Sort List

Question (LC.148)

Sort a linked list in O(nlogn) time using constant space complexity.

Example

Input: 1->3->2->null
Return: 1->2->3->null

Analysis

Can we do merge sort? We have O(nlogn) time but what about O(1) space? Well Yes! Recall Merge Two Sorted Lists. You need to take advantage of the properties of linked list. You can't just use same approach with indices in arrays. Be careful where to start with finding middle. S&F start from the dummy node.

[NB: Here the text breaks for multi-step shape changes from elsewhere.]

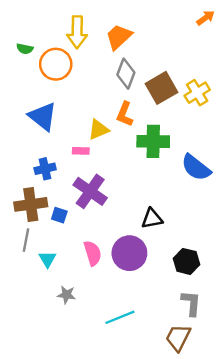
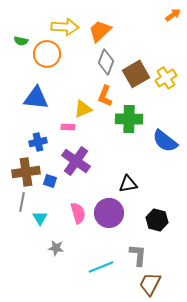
yellow arrow: (77, 32) -> (65, 27), turned -88
blue triangle: (43, 116) -> (36, 98), turned -32
gray L-shape: (191, 303) -> (138, 255), moved

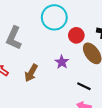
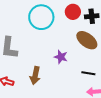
red circle: (76, 35) -> (73, 12), moved

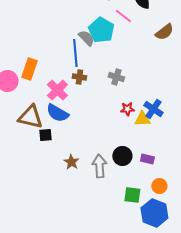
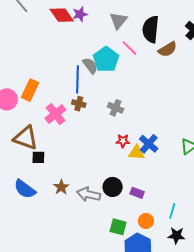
brown semicircle: (164, 32) -> (167, 49), moved
blue semicircle: (57, 113) -> (25, 189), moved
gray arrow: (99, 166) -> (89, 194), turned -80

If you start from head, then slow will be at head and fast will be at head.next.

Code

public ListNode sortList(ListNode head) {
    // base case
    if (head == null || head.next == null)
        return head;
    // divide
    // start...mid is the first half, mid.next...end is the second half
    ListNode mid = findMid(head);
    ListNode secondHead = mid.next;
    mid.next = null;
    // conquer
    ListNode list1 = sortList(head);
    ListNode list2 = sortList(secondHead);
    // combine
    return mergeTwoSortedLists(list1, list2);
}

private ListNode findMid(ListNode start) {
    // find mid with fast & slow pointers
    ListNode slow = start, fast = start.next;
    while (fast != null && fast.next != null) {
        slow = slow.next;
        fast = fast.next.next;
    }
    return slow;
}

Time & Space Complexity

We didn't use any extra temp space for merging. The recurrence T(n) = T(n/2) + T(n/2) + n produces O(nlogn) runtime.